The Race by James McGuane
Author:James McGuane
Language: eng
Format: epub
Publisher: Sports Publishing
Published: 2016-03-28T04:00:00+00:00
My goal in that race was to keep the race leaders in sight. We had a very fast race car, but it’s not always the fastest cars that win. You have to be in the race at the end to win. I bided my time, I led at certain parts of the race, at other times in the race I was in the top five. Until . . . (I think Bobby Unser calls it the “blood and guts” of the race) . . . the last stint. The last pit stop.
Out!
You really let the car “all out.”
They had just repaved the race track for the month of May, so it was as fast as I’d ever seen it. We had incredible grip and that was the last year of the turbocharged engines. We were just screaming. We were cutting off laps—wide open—in the 238 or 239 miles per hour. I think it hit 240 in the draft. We were just haulin’. It was a very, very fast race. You have yellows—cautions—that pull down the average speed of the race so I don’t know if the record supports it, but it was a very fast race. For the first time in my life I had [a] car that could win the Indianapolis 500. With all the struggling I’d done I wasn’t going to let an injury like this keep me from winning the Indy 500.
The only thing that’s on your mind is what’s in front of you. For me it was looking at each stage of the race. Okay, that was a clean pit stop, picking off race cars and moving my way through the field, and of course “staying clean”—making it to the end of the race. And when I got to the end of the race, I was able to let it all hang out. I made a couple of passes at the end of the race for the win.

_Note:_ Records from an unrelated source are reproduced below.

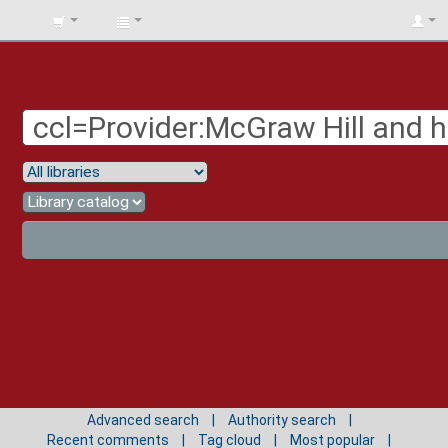
BIBLIOTECA
UNIV.
SURCOLOMBIANA
Advanced search
Authority search
Recent comments
Tag cloud
Most popular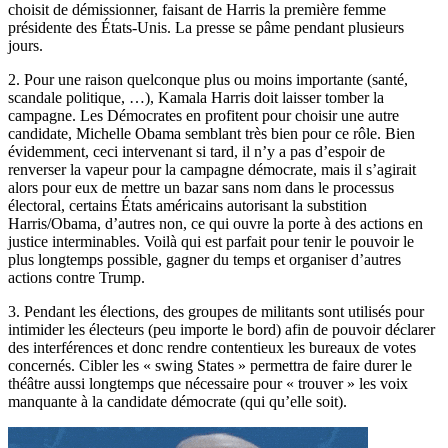
choisit de démissionner, faisant de Harris la première femme
présidente des États-Unis. La presse se pâme pendant plusieurs
jours.
2. Pour une raison quelconque plus ou moins importante (santé,
scandale politique, …), Kamala Harris doit laisser tomber la
campagne. Les Démocrates en profitent pour choisir une autre
candidate, Michelle Obama semblant très bien pour ce rôle. Bien
évidemment, ceci intervenant si tard, il n’y a pas d’espoir de
renverser la vapeur pour la campagne démocrate, mais il s’agirait
alors pour eux de mettre un bazar sans nom dans le processus
électoral, certains États américains autorisant la substition
Harris/Obama, d’autres non, ce qui ouvre la porte à des actions en
justice interminables. Voilà qui est parfait pour tenir le pouvoir le
plus longtemps possible, gagner du temps et organiser d’autres
actions contre Trump.
3. Pendant les élections, des groupes de militants sont utilisés pour
intimider les électeurs (peu importe le bord) afin de pouvoir déclarer
des interférences et donc rendre contentieux les bureaux de votes
concernés. Cibler les « swing States » permettra de faire durer le
théâtre aussi longtemps que nécessaire pour « trouver » les voix
manquante à la candidate démocrate (qui qu’elle soit).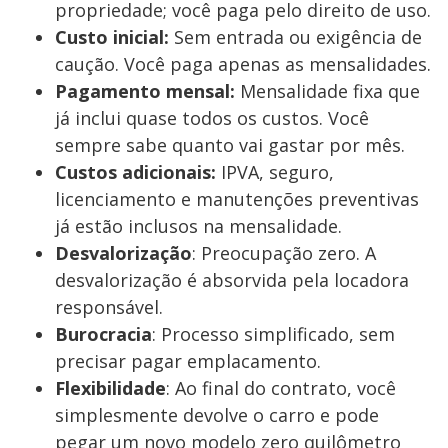
propriedade; você paga pelo direito de uso.
Custo inicial:
Sem entrada ou exigência de
caução. Você paga apenas as mensalidades.
Pagamento mensal:
Mensalidade fixa que
já inclui quase todos os custos. Você
sempre sabe quanto vai gastar por mês.
Custos adicionais:
IPVA, seguro,
licenciamento e manutenções preventivas
já estão inclusos na mensalidade.
Desvalorização
: Preocupação zero. A
desvalorização é absorvida pela locadora
responsável.
Burocracia
: Processo simplificado, sem
precisar pagar emplacamento.
Flexibilidade
: Ao final do contrato, você
simplesmente devolve o carro e pode
pegar um novo modelo zero quilômetro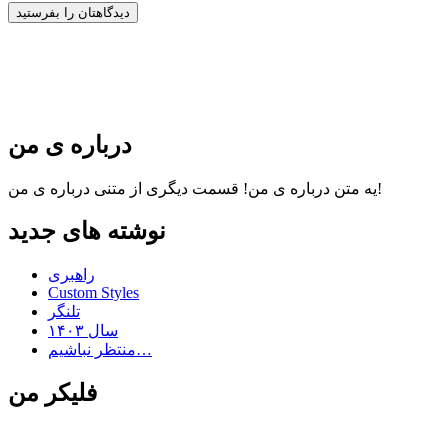
درباره ی من
قسمت دیگری از متنی درباره ی من!
یه متن درباره ی من!
نوشته های جدید
راهبری
Custom Styles
تلنگر
سال ۱۴۰۳
منتظر نباشیم…
فلیکر من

You never know if it can happen again. For the last eight years I’ve been trying so hard to get back into Winner’s Circle—especially in 1997, when we came so close, missing it by three or four seconds and in 2000 missing again by two or three seconds. When you take second place at the Indy 500, if you’d never won it before, it would be the greatest thing.
The Indianapolis 500 is all about dreams. In life there are so many dreams that don’t come true. I wouldn’t say “crushed” dreams. There are so many people that have gone there [and] given it all they’ve got, but they just didn’t have the race car to qualify. That driver’s life has now been “put on hold.” He has an eleven-month quest to get back with a bigger gun, a bigger race car that would be capable of qualifying. Then there are guys like me that have struggled, then found a race car that will qualify, and go on to win the race. I’ve had dreams that have come true.